:: Task input ::

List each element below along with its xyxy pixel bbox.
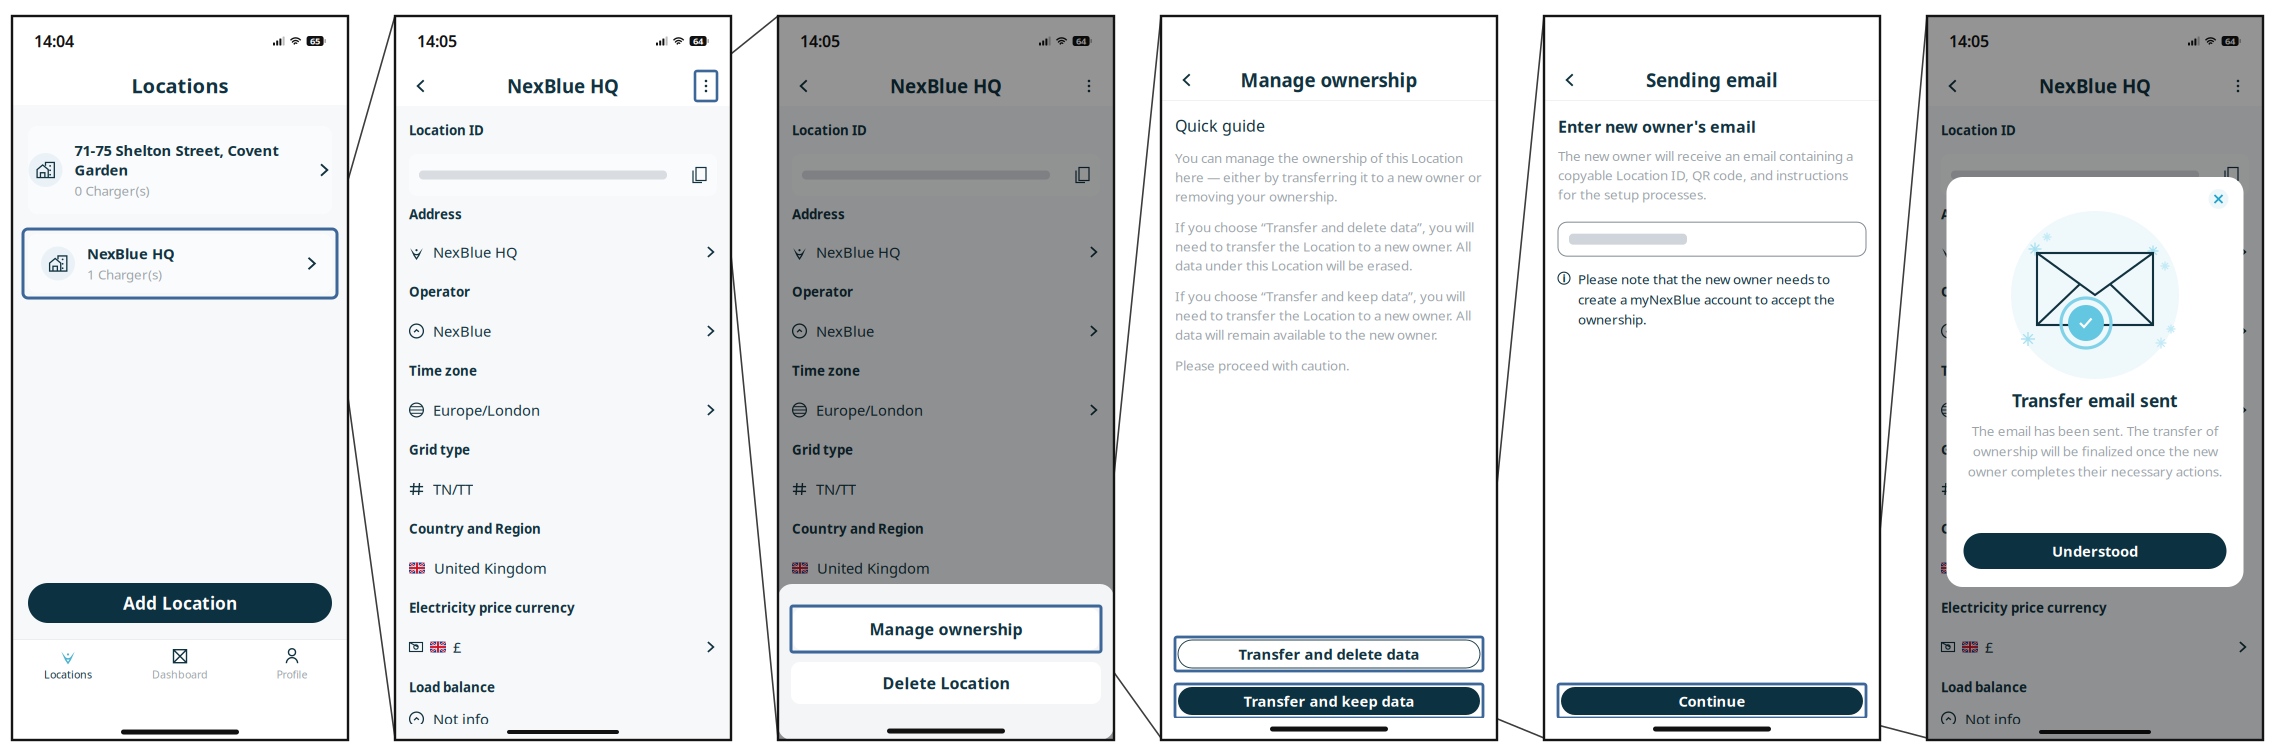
staticText: 14:05 [417, 30, 457, 52]
button[interactable]: More options [695, 71, 717, 101]
staticText: £ [836, 637, 844, 657]
button[interactable]: NexBlue HQ [792, 232, 1100, 272]
button[interactable]: Back [1941, 71, 1965, 101]
button[interactable]: Back [1558, 65, 1582, 95]
button[interactable]: Understood [1964, 533, 2226, 569]
button[interactable]: Transfer and keep data [1175, 684, 1483, 718]
button[interactable]: NexBlue HQ [409, 232, 717, 272]
staticText: If you choose “Transfer and delete data”… [1175, 218, 1474, 274]
button[interactable]: Back [409, 71, 433, 101]
staticText: Country and Region [1941, 520, 2073, 537]
staticText: i [1562, 271, 1566, 285]
staticText: Load balance [409, 678, 495, 696]
staticText: 14:05 [1949, 30, 1989, 52]
staticText: Europe/London [1965, 400, 2072, 420]
button[interactable]: Back [792, 71, 816, 101]
button[interactable]: Back [1175, 65, 1199, 95]
staticText: Address [409, 205, 462, 223]
staticText: Delete Location [882, 672, 1010, 694]
staticText: Time zone [1941, 362, 2009, 379]
staticText: NexBlue [816, 321, 874, 341]
staticText: Transfer and keep data [1244, 691, 1414, 711]
staticText: Transfer and delete data [1238, 644, 1420, 664]
button[interactable]: Delete Location [791, 662, 1101, 704]
staticText: Add Location [123, 592, 237, 614]
button[interactable]: £ [1941, 627, 2249, 667]
staticText: Operator [1941, 283, 2002, 300]
staticText: £ [1985, 637, 1993, 657]
staticText: Electricity price currency [409, 599, 575, 616]
button[interactable]: Europe/London [1941, 390, 2249, 430]
button[interactable]: £ [792, 627, 1100, 667]
staticText: Operator [792, 283, 853, 300]
staticText: United Kingdom [1966, 558, 2079, 578]
button[interactable]: Europe/London [409, 390, 717, 430]
staticText: If you choose “Transfer and keep data”, … [1175, 287, 1471, 343]
button[interactable]: Europe/London [792, 390, 1100, 430]
button[interactable]: Continue [1558, 684, 1866, 718]
button[interactable]: Profile [236, 648, 348, 682]
staticText: Country and Region [409, 520, 541, 537]
button[interactable]: Locations [12, 648, 124, 682]
staticText: 14:05 [800, 30, 840, 52]
button[interactable]: NexBlue [409, 311, 717, 351]
button[interactable]: NexBlue [1941, 311, 2249, 351]
button[interactable]: £ [409, 627, 717, 667]
staticText: TN/TT [433, 479, 473, 499]
staticText: Not info [433, 709, 489, 729]
staticText: 64 [1076, 35, 1086, 47]
staticText: Location ID [409, 121, 484, 139]
staticText: 65 [310, 35, 320, 47]
button[interactable]: More options [1078, 71, 1100, 101]
staticText: Load balance [1941, 678, 2027, 696]
staticText: NexBlue HQ [1965, 242, 2049, 262]
staticText: Location ID [1941, 121, 2016, 139]
staticText: Manage ownership [870, 618, 1022, 640]
staticText: 0 Charger(s) [74, 182, 150, 199]
staticText: 64 [2225, 35, 2235, 47]
staticText: 1 Charger(s) [87, 265, 162, 283]
staticText: Operator [409, 283, 470, 300]
staticText: Quick guide [1175, 115, 1265, 136]
button[interactable]: Add Location [28, 583, 332, 623]
button[interactable]: NexBlue HQ [23, 229, 337, 298]
button[interactable]: More options [2227, 71, 2249, 101]
staticText: Grid type [1941, 441, 2002, 458]
staticText: 14:04 [34, 30, 74, 52]
staticText: Continue [1678, 691, 1746, 711]
button[interactable]: Manage ownership [791, 606, 1101, 652]
staticText: NexBlue HQ [87, 244, 175, 263]
staticText: Enter new owner's email [1558, 116, 1756, 137]
button[interactable]: Close [2208, 188, 2230, 210]
staticText: Locations [132, 72, 228, 99]
staticText: NexBlue HQ [433, 242, 517, 262]
staticText: Please proceed with caution. [1175, 356, 1350, 374]
staticText: NexBlue HQ [816, 242, 900, 262]
staticText: Electricity price currency [1941, 599, 2107, 616]
staticText: Grid type [409, 441, 470, 458]
staticText: Time zone [409, 362, 477, 379]
staticText: Dashboard [152, 667, 208, 681]
staticText: Europe/London [433, 400, 540, 420]
staticText: Transfer email sent [2012, 389, 2178, 412]
button[interactable]: NexBlue HQ [1941, 232, 2249, 272]
staticText: Sending email [1646, 68, 1778, 92]
staticText: Address [1941, 205, 1994, 223]
staticText: Grid type [792, 441, 853, 458]
staticText: United Kingdom [817, 558, 930, 578]
staticText: NexBlue HQ [507, 74, 619, 98]
staticText: Location ID [792, 121, 867, 139]
staticText: Locations [44, 667, 92, 681]
button[interactable]: Dashboard [124, 648, 236, 682]
staticText: TN/TT [816, 479, 856, 499]
button[interactable]: NexBlue [792, 311, 1100, 351]
staticText: NexBlue [1965, 321, 2023, 341]
staticText: Address [792, 205, 845, 223]
staticText: The email has been sent. The transfer of… [1968, 422, 2222, 480]
staticText: Europe/London [816, 400, 923, 420]
staticText: Not info [1965, 709, 2021, 729]
button[interactable]: Transfer and delete data [1175, 637, 1483, 671]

:::

## The problem
Search the data above for the word "London" and show every line that has it.

## Result of this exercise
staticText: Europe/London [1965, 400, 2072, 420]
button[interactable]: Europe/London [1941, 390, 2249, 430]
button[interactable]: Europe/London [409, 390, 717, 430]
button[interactable]: Europe/London [792, 390, 1100, 430]
staticText: Europe/London [433, 400, 540, 420]
staticText: Europe/London [816, 400, 923, 420]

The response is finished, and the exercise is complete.